Reflecting how much investment in the area has increased, in 2006 the federal government invested $68m in 246 research and development projects spanning seven different agencies.



The research will be co-ordinated by the Nanotechnology Environmental and Health Implications (NEHI) Working Group, under the National Science and Technology Council's Nanoscale Science, Engineering and Technology (NSET) subcommittee.




Strategy will focus research into risks



The body says that its new 'strategy' has been developed as a means to address a range of issues regarding nanotechnology through the co-ordination of the various government-linked and -sponsored agencies working in the area.



The current strategy that the NNI is working towards will focus on nanomaterials and their effect on human health and the environment.



The implementation of the strategy will see the NNI working both individually and with other bodies involved in the nanotech area to support research into the development of nanotechnology and assessment of its risks, as well as identifying areas of further co-operation with both other agencies and industry.

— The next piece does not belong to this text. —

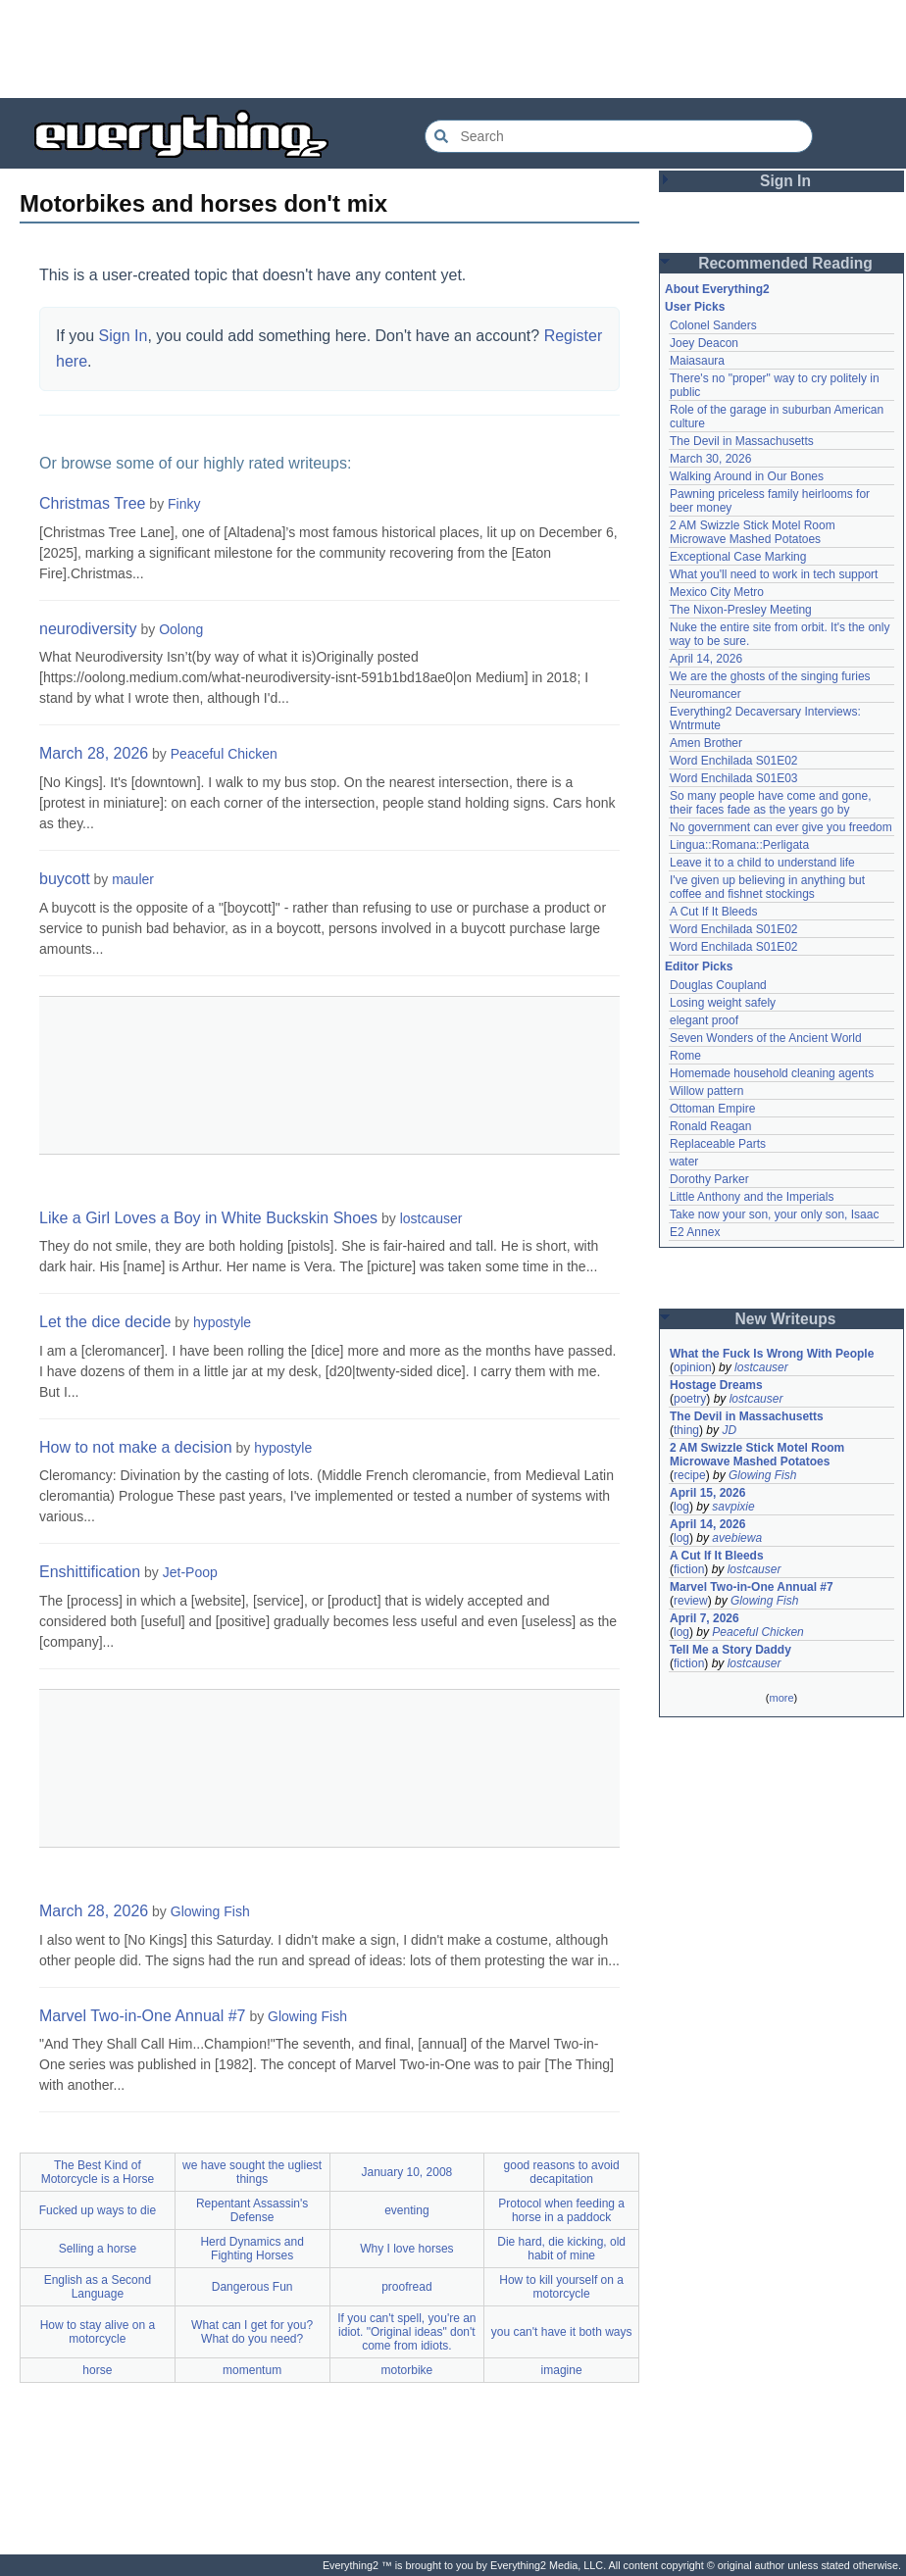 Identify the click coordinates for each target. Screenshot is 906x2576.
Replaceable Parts (718, 1144)
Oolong (181, 629)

Nanotechnology already big in cosmetics



Manufacturers in the food and cosmetics industries are already using nanotechnology and the number of products developed using the new science is increasing fast.



An inventory of nanotech-based consumer goods, compiled by the Project on Emerging Nanotechnologies at the Woodrow Wilson International Center recently recorded 85 personal care products using the technology.



Indicating the speed of the development of the technology, in March 2006 when the inventory was launched there were 58 personal care products on the list.



Nanotechnology is the science of manipulating the properties of tiny particles, measuring one billionth of a metre and has a broad range of applications from computer chips to food and personal care.



A human hair is 80,000 nanometres (nm) wide, a red blood cell 7,000 nm wide, and a water molecule 0.3 nm wide.